Loughborough PhD Social & Support Network

#BLOG – The Student Guide to House Plants

By Daisy Tipping    
d.tipping@lboro.ac.uk

Like almost every student, I have been guilty of purchasing a house plant at a campus house plant sale, snapping a great pic for my Insta feed, then inevitably neglecting the poor thing for the rest of the year.  However, this was all to change at Loughborough when a friend gave me some cuttings from her particularly impressive house plant collection.  I found myself fascinated by these cuttings, as they changed a little every day, and before I knew it, I was photographing weekly plant updates and purchasing all kinds of accessories for my new friends.  My own collection now consists of over 25 plants and whilst I am by no means an expert, I thought it would be nice to share the knowledge I have gained so far. 

Why Houseplants?

Every home should have house plants.  Since starting at Loughborough, I have been through two moves in six months and despite loving my new flat, it did not really feel like home until my house plant collection started to take over.  House plants are perfect for students as they are cheap, easy to take care of and can last for years.  Additionally, they have several health benefits, including mood boosting qualities and improving the quality of the air in our homes.

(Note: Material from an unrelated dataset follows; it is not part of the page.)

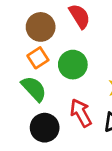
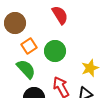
brown circle: (41, 27) -> (15, 23), moved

Selection of cacti and succulent plants

Getting Started

What you will need:

  • Plants (of course…)

When choosing your house plants, you essentially have two options- seeds or potted plants.  Both seeds and potted plants are available to purchase from a range of places, including garden centres and supermarkets, as well as online.  One of my favourite places to purchase plants in Loughborough is B&Q, as they have a large selection at low prices, and I cannot wait until all the local garden centres have reopened so I can pay them all a visit.  Purchasing online can be risky, as you cannot see the exact plant you are buying beforehand, so it’s a good idea to ask for recommendations and/or read the website’s reviews.  Two of my personal favourites are:

https://thelittlebotanical.com/

https://www.glut.co.uk/

If purchasing seeds, check they will grow into plants suitable to live indoors and that you are sowing them at the right time.  This information can be found on the back of the seed packet.  Seeds tend to be cheaper than buying individual plants and will often result in stronger, healthier plants as they will adapt to your home’s conditions from the start of their growth.

If purchasing potted plants, again check they can live indoors- many outdoor plants will not survive inside.  The label will also provide information on the plant’s preferred environment (such as the plant’s preferred levels of light and humidity, and the direction of the light – e.g. a North-facing window may not suit some plants).  Finding the right plants for your home may be trial and error- what grows well in your home may not grow well in a friend’s home and vice versa.  However, some plants, such as cacti and succulents, have a reputation for being more robust and particularly easy to take care of.  Personally, I have also had good results with ivy and my Swiss Cheese plant.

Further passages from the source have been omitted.